Lucas Prudhomme

Personal information
- Full name: Lucas Fernand Christophe Prudhomme
- Date of birth: 31 May 1999 (age 27)
- Place of birth: Arlon, Belgium
- Height: 1.80 m (5 ft 11 in)
- Positions: Midfielder; winger; striker;

Team information
- Current team: Al Dhaid
- Number: 10

Senior career*
- Years: Team / Apps / (Gls)
- 2017–2020: Virton / 38 / (7)
- 2020–2021: Gimnàstic / 1 / (0)
- 2021: → Differdange 03 (loan) / 12 / (1)
- 2021–2023: RFC Liège / 56 / (2)
- 2023–2025: Knokke / 53 / (21)
- 2025–: Al Dhaid / 0 / (0)

International career
- 2017: Luxembourg U19 / 3 / (1)
- 2017–2020: Luxembourg U21 / 17 / (0)

= Lucas Prudhomme =

Footballer (born 1999)

Lucas Fernand Christophe Prudhomme (born 31 May 1999) is a footballer who plays as a midfielder, winger or striker for Al Dhaid.
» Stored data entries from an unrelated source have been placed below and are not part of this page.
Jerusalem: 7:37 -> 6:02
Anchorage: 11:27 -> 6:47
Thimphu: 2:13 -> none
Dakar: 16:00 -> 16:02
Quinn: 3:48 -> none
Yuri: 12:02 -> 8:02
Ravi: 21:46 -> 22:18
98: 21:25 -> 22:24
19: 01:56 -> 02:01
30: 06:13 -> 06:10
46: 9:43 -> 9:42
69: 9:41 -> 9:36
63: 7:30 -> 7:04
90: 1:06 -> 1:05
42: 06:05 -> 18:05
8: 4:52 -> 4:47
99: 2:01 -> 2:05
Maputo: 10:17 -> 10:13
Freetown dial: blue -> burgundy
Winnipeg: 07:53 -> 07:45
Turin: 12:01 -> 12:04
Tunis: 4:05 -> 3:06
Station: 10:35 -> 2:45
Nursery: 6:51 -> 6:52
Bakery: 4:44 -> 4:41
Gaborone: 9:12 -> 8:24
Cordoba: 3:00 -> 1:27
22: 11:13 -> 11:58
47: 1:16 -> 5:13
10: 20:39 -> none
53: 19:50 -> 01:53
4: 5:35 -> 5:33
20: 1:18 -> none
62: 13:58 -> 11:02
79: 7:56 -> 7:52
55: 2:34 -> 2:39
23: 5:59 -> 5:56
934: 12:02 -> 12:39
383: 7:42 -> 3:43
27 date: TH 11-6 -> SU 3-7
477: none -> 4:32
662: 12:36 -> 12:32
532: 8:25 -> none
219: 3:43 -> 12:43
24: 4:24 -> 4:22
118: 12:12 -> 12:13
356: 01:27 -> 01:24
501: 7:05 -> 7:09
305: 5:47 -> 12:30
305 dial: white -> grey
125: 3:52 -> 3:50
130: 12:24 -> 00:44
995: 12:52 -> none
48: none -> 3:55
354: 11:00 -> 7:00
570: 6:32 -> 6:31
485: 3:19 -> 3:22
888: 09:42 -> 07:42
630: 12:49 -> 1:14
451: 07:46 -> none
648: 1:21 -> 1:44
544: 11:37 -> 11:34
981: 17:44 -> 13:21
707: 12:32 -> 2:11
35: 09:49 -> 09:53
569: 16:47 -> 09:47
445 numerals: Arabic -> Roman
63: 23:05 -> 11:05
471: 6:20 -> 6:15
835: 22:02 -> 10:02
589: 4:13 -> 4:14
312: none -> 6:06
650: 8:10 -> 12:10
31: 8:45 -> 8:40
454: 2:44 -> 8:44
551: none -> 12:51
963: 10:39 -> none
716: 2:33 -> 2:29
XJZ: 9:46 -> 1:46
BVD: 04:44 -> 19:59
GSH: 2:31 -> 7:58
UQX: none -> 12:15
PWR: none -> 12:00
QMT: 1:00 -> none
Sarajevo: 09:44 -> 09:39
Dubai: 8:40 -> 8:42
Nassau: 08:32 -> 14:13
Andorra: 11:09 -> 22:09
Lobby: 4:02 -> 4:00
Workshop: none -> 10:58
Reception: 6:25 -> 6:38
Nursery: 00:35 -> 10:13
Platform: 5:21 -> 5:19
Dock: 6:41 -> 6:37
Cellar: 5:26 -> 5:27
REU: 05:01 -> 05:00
Born in Belgium, he is a Luxembourgish youth international.

==Early life==
As a youth player, Prudhomme joined the youth academy of Belgian side Virton and was after being promoted to the senior team regarded as one of the youngest players on the squad.

==Club career==
Prudhomme started his career with Belgian side Virton but left after the club was denied a license for the Belgian second tier.
In 2021, he signed for Belgian side RFC Liège. He was described as a "great offensive asset" for the club.

==International career==
In 2017, Prudhomme was first called up to the Luxembourg national under-21 football team.

==Style of play==
Prudhomme can operate as a midfielder, winger, or striker, and is known for his "ability with the ball".

==Personal life==
Prudhomme studied tourism in Libremont.